Page images and extracted text »
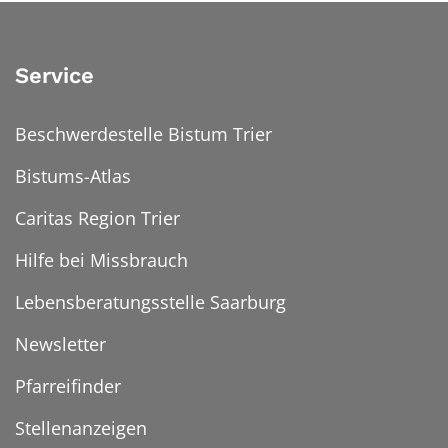
Service
Beschwerdestelle Bistum Trier
Bistums-Atlas
Caritas Region Trier
Hilfe bei Missbrauch
Lebensberatungsstelle Saarburg
Newsletter
Pfarreifinder
Stellenanzeigen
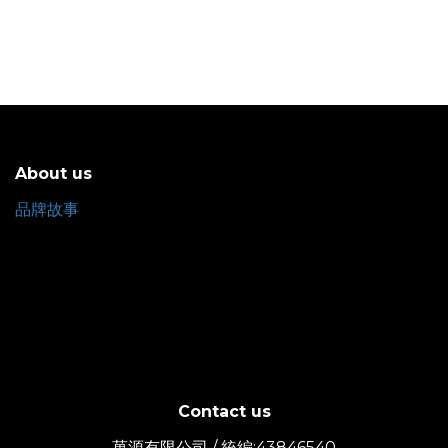
About us
品牌故事
Contact us
菓源有限公司 / 統編:43846540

Required work » Nothing but a number should be given for this: how many lines in the entries above contain "Trier"?

Reply » 2